_Task statement_
Copy out the full listing exactly, omitting any picture it contains.

──────────

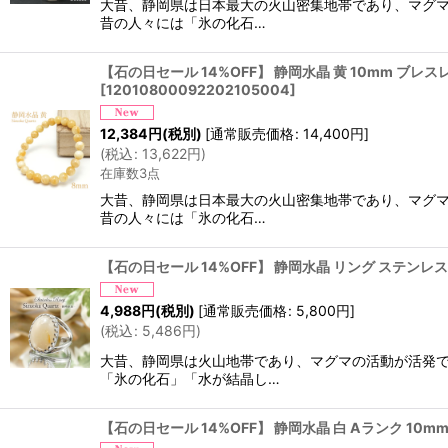
大昔、静岡県は日本最大の火山密集地帯であり、マグマ
昔の人々には「氷の化石…
【石の日セール 14%OFF】 静岡水晶 黄 10mm ブレスレ
[
12010800092202105004
]
12,384
円
(税別)
[
通常販売価格
:
14,400
円
]
(
税込
:
13,622
円
)
在庫数3点
大昔、静岡県は日本最大の火山密集地帯であり、マグマ
昔の人々には「氷の化石…
【石の日セール 14%OFF】 静岡水晶 リング ステンレ
4,988
円
(税別)
[
通常販売価格
:
5,800
円
]
(
税込
:
5,486
円
)
大昔、静岡県は火山地帯であり、マグマの活動が活発で
「氷の化石」「水が結晶し…
【石の日セール 14%OFF】 静岡水晶 白 Aランク 10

──────────

_Your solution_
大昔、静岡県は日本最大の火山密集地帯であり、マグマ
昔の人々には「氷の化石…
【石の日セール 14%OFF】 静岡水晶 黄 10mm ブレスレ
[
12010800092202105004
]
12,384
円
(税別)
[
通常販売価格
:
14,400
円
]
(
税込
:
13,622
円
)
在庫数3点
大昔、静岡県は日本最大の火山密集地帯であり、マグマ
昔の人々には「氷の化石…
【石の日セール 14%OFF】 静岡水晶 リング ステンレ
4,988
円
(税別)
[
通常販売価格
:
5,800
円
]
(
税込
:
5,486
円
)
大昔、静岡県は火山地帯であり、マグマの活動が活発で
「氷の化石」「水が結晶し…
【石の日セール 14%OFF】 静岡水晶 白 Aランク 10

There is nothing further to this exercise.